Participation: other stakeholders

Other stakeholders critical to advancing prevention include epidemiologists, trialists and outcomes researchers and translational and basic science researchers who can help discover new targets and implement informative clinical trials. Support from governmental funding and regulatory agencies is needed to promote prevention research.

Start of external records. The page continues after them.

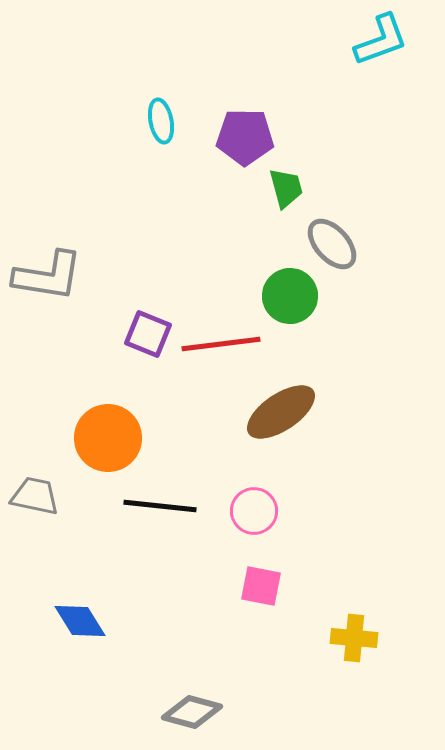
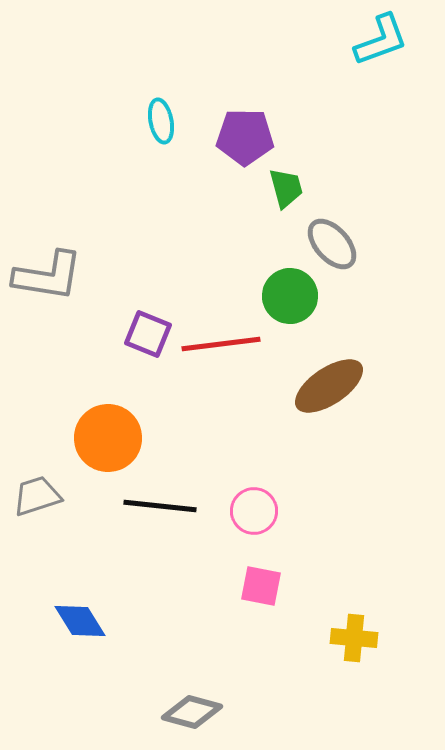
brown ellipse: moved 48 px right, 26 px up
gray trapezoid: moved 2 px right; rotated 30 degrees counterclockwise
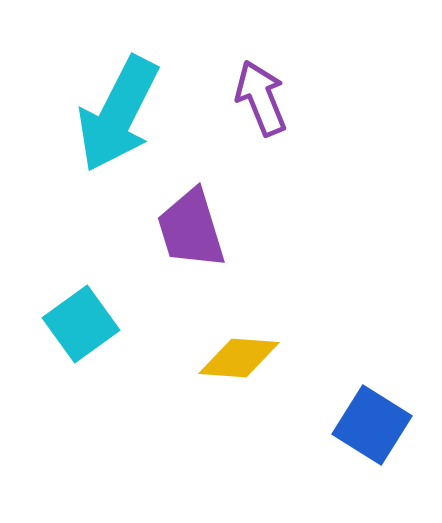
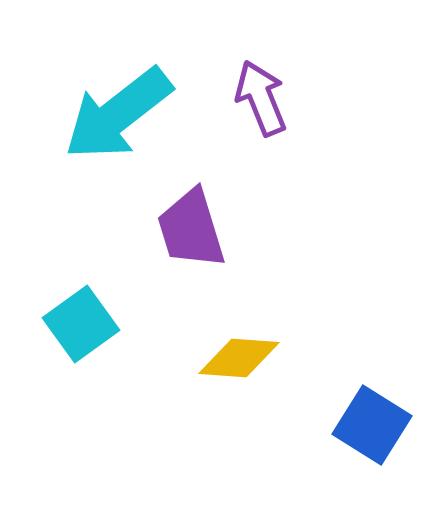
cyan arrow: rotated 25 degrees clockwise
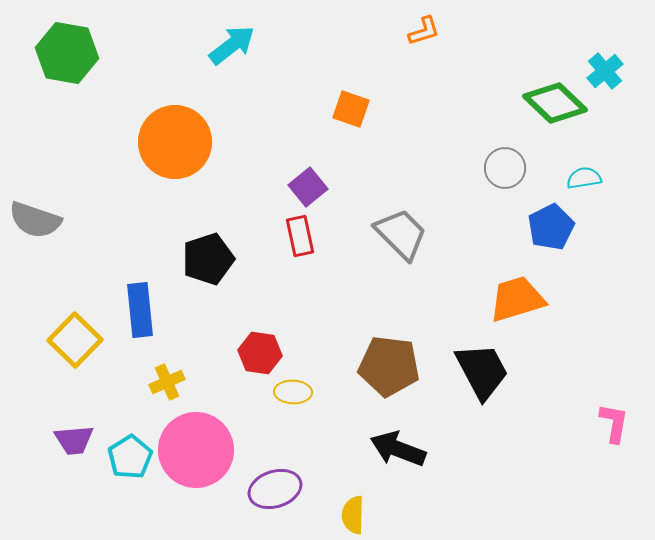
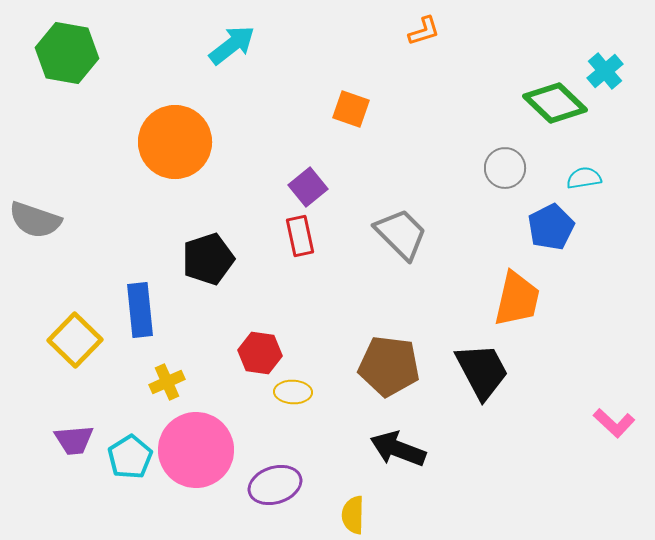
orange trapezoid: rotated 120 degrees clockwise
pink L-shape: rotated 123 degrees clockwise
purple ellipse: moved 4 px up
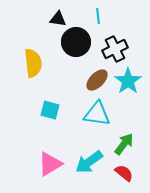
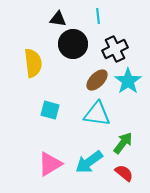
black circle: moved 3 px left, 2 px down
green arrow: moved 1 px left, 1 px up
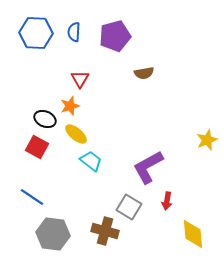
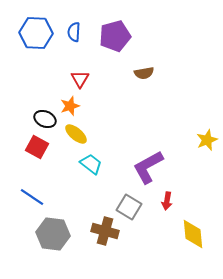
cyan trapezoid: moved 3 px down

Similarly, pharmaceutical industry involvement is essential to support target identification and drug development, trials, and importantly to create sustainable business models that include prevention. The biotechnology and diagnostic industries will also need to support the development of platforms and biomarkers useful in predicting RA, as well as measuring outcomes. Finally, stakeholders need to include health care and insurance systems, health economists and governmental agencies (e.g. United States Preventive Task Force) that can help enact screening and prevention into routine clinical care, and convince payors to implement prevention (69, 70).

Current management of Pre-RA

In terms of what can be done now for individuals in Pre-RA, if an individual has sufficient symptoms and is autoantibody positive, there is a tendency to treat, even if clinically-apparent IA is not identified. However, given that a number of individuals with symptoms and autoantibodies may not progress to IA, it is critical to perform trials to help guide the type and duration of interventions. As such, if available, clinicians should consider referring appropriate individuals to clinical trials. If such referral is not possible, while not well-proven, recommendations for risk reduction could include tobacco cessation, exercise, a healthy body weight and a Mediterranean-type diet that may also broadly beneficial to other aspects of health (e.g. cardiovascular disease)(56, 71). Recommendations on supplements should be avoided until more data is available; however, as several studies have shown that omega-3 levels and supplement intake are inversely associated with risk of autoantibodies and progression to IA, this particular approach deserves additional study (72). In addition, while periodontal disease has been identified in Pre-RA (73), and higher levels of perceived stress have been associated with incident IA/RA (60), more data is needed before interventions such as stress reduction and dental care are recommended as preventive interventions. Finally, and most importantly, subjects at-risk for IA/RA should be counseled to seek medical attention if joint symptoms develop or worsen, and it is reasonable for periodic follow-up (perhaps annually) with rheumatology to evaluate the joints and offer ongoing counseling.

Conclusion

The understanding of Pre-RA, and an ability to predict development of future IA/RA, has advanced to where trials to prevent IA/RA have been completed, with others underway. The findings from these trials, and other studies evaluating the natural history of RA, will provide important knowledge for future preventive trials as well as potentially clinical care, moving the field in the near future to a paradigm where RA, and soon other autoimmune rheumatic diseases, may follow similar models where an at-risk state can be identified and approached with an ‘intent to prevent’.